The Only Horror Movie Costner Has Ever Starred In Is Now Free to Watch

Even Oscar winners make rent-check movies—and sometimes, they don't even pretend to care.
Kevin Costner has done westerns, sports dramas, political thrillers, even post-apocalyptic mailman epics. But horror? He only tried that once—and it went about as well as you'd expect from a man whose film career keeps getting outpaced by his accountant.
The movie is The New Daughter, a 2009 supernatural thriller from [Rec] screenwriter-turned-director Luis Berdejo. It came and went with such little impact that most people forgot it existed. Now, it's resurfaced because it's suddenly free to stream (currently on Tubi in the U.S.)—and because it still stands as Costner's first and only attempt at horror. One he probably doesn't like being reminded of.
Costner took the gig during a low point in his career, in the late 2000s, when years of risky self-financed projects had finally caught up with him. By that point, he'd sunk millions into passion projects with little to no return.
Here's the running tally:
- Dances with Wolves (1990): Financed partially by Costner; won 7 Oscars and grossed over $424 million worldwide.
- Waterworld (1995): Budget reportedly ballooned to $175 million; flopped in theaters but eventually made money through TV rights and home video.
- The Postman (1997): Costner directed, produced, and starred; cost $80 million, made $20.8 million worldwide, and swept the Razzies.
- Swing Vote (2008) and Black or White (2014): Privately financed by Costner. Neither came close to recouping costs.
- Horizon: An American Saga (2024–?): The four-part western epic Costner is co-financing. Only Part One has been released; Part Two is now delayed indefinitely.

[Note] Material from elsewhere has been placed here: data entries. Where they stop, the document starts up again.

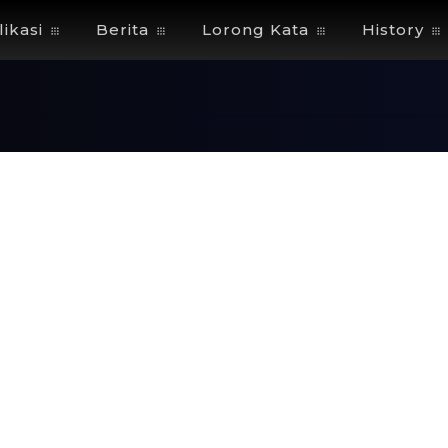
ikasi
Berita
Lorong Kata
History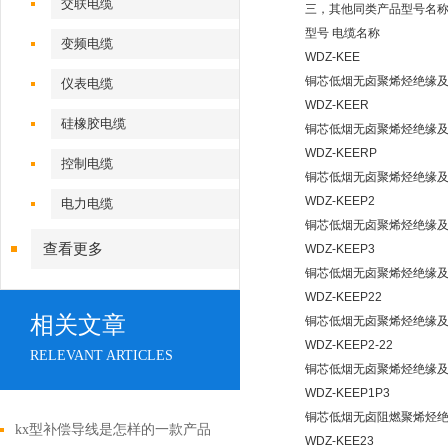
交联电缆
三，其他同类产品型号名
型号 电缆名称
变频电缆
WDZ-KEE
铜芯低烟无卤聚烯烃绝缘
仪表电缆
WDZ-KEER
硅橡胶电缆
铜芯低烟无卤聚烯烃绝缘
WDZ-KEERP
控制电缆
铜芯低烟无卤聚烯烃绝缘
WDZ-KEEP2
电力电缆
铜芯低烟无卤聚烯烃绝缘
查看更多
WDZ-KEEP3
铜芯低烟无卤聚烯烃绝缘
WDZ-KEEP22
相关文章
铜芯低烟无卤聚烯烃绝缘
WDZ-KEEP2-22
RELEVANT ARTICLES
铜芯低烟无卤聚烯烃绝缘
WDZ-KEEP1P3
铜芯低烟无卤阻燃聚烯烃
kx型补偿导线是怎样的一款产品
WDZ-KEE23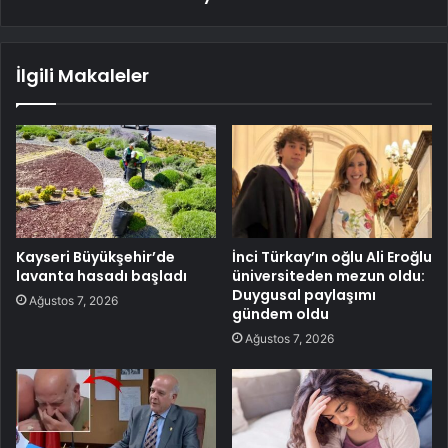
İlgili Makaleler
Kayseri Büyükşehir’de
İnci Türkay’ın oğlu Ali Eroğlu
lavanta hasadı başladı
üniversiteden mezun oldu:
Duygusal paylaşımı
Ağustos 7, 2026
gündem oldu
Ağustos 7, 2026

So, when The New Daughter came along, he took it—possibly just to stay visible. Directed by a first-timer and running on fumes creatively, the film feels like a checklist of horror clichés: spooky old house, troubled kids, mysterious noises, buried secrets. Costner's performance barely qualifies as conscious.
Director Luis Berdejo was thrilled to land the star, saying in an interview with Screen Anarchy:
"I just told him that I would be nervous for two or three days but that I was the happiest man on earth for sharing that experience with him. And I wanted to torture him as much as I could."
Mission accomplished, apparently—though not quite in the way Berdejo meant. Costner looks like he'd rather be anywhere else, delivering what might be the most bored performance of his career.
The film was quietly dumped straight to video in the U.S. It made just $588,000 globally, didn't get a theatrical release domestically, and was swiftly forgotten. No cult following, no rediscovery. Just a footnote in the filmography of an A-lister who clearly had no business doing horror in the first place.